A Leeds-i Egyetem kutatói az MTA CSFK GGI Geodinamika projekt keretében egy hétre (március 17-21.) érkeztek Sopronba. Az általuk fejlesztett programrendszer telepítését követően, a professzor és munkatársa gyakorlati példákon keresztül, részletesen ismertették annak használatát az intézet kutatói számára.
Prof. Andrew Hooper az interneten is sokak által követett „InSAR technology – theory and applications” című előadásán a műholdradar interferometria elméleti alapjairól és alkalmazási lehetőségeiről tudhattak meg többet az érdeklődők.

Az Andrew Hooper professzorral készült interjú olvasható alább.

You are a distinguished expert of new space geodesy techniques. Would you tell us something about your educational background and scientific career?

I studied Earth Sciences at Oxford University, and one of the subjects that piqued my interest was the study of crustal deformation, for which, at that time, GPS was becoming the established measurement tool. I went on to study for an MS and PhD in Geophysics at Stanford University, with the objective of studying volcanoes from a deformation perspective. Whilst there, I realised the potential of InSAR and arranged a 6 month placement at the German Space Agency, where I worked on the processor for TerraSAR-X data. Back at Stanford I went on to develop time series InSAR methods for studying volcanoes in particular, but which in general were designed to work on natural terrains and with non-linear deformation. Out of this came the StaMPS software.

When did you start to study radar interferometry?

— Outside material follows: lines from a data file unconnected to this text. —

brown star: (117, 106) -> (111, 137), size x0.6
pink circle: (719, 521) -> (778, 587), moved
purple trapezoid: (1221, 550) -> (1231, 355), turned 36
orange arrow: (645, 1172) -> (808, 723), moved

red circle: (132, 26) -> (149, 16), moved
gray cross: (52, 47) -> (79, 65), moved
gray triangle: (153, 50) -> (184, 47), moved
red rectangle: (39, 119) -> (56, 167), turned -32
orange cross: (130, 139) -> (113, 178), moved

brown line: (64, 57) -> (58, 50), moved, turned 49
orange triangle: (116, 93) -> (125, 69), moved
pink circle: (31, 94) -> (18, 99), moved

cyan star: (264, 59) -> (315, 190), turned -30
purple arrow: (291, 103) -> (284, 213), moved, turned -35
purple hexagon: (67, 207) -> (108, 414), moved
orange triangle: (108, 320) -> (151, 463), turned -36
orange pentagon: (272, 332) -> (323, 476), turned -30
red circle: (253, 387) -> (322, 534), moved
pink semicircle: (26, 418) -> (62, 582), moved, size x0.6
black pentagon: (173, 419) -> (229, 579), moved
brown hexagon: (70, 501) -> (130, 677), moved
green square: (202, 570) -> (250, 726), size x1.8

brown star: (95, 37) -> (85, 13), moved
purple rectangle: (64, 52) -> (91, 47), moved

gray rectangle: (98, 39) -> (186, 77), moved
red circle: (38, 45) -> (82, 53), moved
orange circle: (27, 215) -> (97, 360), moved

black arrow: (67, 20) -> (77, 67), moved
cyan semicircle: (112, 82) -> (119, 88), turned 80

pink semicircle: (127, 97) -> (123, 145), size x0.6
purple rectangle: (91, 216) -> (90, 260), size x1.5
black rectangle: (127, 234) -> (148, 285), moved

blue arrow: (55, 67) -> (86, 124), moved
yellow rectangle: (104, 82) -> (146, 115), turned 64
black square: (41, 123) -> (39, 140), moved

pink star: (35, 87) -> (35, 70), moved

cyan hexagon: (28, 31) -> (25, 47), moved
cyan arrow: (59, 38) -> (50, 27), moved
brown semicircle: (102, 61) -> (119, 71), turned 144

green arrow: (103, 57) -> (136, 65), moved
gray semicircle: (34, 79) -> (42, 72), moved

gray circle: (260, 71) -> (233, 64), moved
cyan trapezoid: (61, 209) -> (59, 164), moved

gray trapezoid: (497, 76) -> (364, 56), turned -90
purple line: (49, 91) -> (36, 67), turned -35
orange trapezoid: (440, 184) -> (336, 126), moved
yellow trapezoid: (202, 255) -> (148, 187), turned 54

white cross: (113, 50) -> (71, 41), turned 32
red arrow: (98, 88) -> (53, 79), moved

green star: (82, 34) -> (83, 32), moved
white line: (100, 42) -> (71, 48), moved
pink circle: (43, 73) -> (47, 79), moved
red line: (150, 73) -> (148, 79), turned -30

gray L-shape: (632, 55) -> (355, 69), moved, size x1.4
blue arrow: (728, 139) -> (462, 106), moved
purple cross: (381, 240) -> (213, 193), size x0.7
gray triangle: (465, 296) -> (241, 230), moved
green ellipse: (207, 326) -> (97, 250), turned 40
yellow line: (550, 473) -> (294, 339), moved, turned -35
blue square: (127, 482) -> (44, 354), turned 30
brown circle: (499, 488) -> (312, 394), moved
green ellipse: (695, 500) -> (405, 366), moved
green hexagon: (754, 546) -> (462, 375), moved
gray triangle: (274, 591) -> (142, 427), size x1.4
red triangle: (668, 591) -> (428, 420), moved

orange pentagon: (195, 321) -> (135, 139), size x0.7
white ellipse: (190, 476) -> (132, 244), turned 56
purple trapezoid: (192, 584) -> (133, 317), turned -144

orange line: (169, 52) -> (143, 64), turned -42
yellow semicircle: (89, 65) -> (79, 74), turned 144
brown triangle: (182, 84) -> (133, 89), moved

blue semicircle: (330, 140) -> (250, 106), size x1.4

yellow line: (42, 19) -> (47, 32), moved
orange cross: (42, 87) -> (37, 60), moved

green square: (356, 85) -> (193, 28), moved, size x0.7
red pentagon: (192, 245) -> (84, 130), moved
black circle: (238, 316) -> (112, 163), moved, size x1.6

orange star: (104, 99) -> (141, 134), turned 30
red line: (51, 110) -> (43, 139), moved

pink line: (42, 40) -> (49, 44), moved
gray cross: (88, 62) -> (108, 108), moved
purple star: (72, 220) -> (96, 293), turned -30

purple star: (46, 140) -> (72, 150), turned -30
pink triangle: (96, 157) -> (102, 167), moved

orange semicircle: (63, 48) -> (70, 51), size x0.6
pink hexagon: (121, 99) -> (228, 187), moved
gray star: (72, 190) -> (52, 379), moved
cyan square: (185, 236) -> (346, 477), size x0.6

Since then I have worked at the Universities of Iceland, Delft and now Leeds, where I am professor of Geodesy and. Geophysics. With my group, I have continued to develop INSAR techniques, to increase accuracy and to take advantage of the new capabilities of more recent satellites.

What is the importance of InSAR developments and applications?

InSAR has already contributed much to fields such as tectonics, volcanism and glaciologist. In addition it is used to constrain subsidence to man made processes such as oil and gas extraction. The key advantages when compared to traditional geodetic methods or even GNSS, is that the density of measurements is orders of magnitude higher, and they can be acquired remotely saving the expense of fieldwork.

Which are the most challenging scientific issues in InSAR technology in the future?

With the upcoming launch of Sentinel-1 by the European Space Agency, we will be deluged with data. Up until now, SAR satellites have had a scientific remit, but Sentinel-1 will be operational and acquire data over much of the World every 3 days. We will need new approaches to process these data and to detect signals of deformation remotely. But we can expect new applications, such as near real-time monitoring of infrastructure and volcanoes.

What are your impressions about the planes of the Geodynamics research group of Sopron?

I think the introduction of InSAR to the Geodynamics research group is timely. Another advantage of Sentinel-1 and other upcoming missions is that we will be able to constrain low strain rates much more accurately than in the past. Thus the technique will come of age for Geodynamics applications.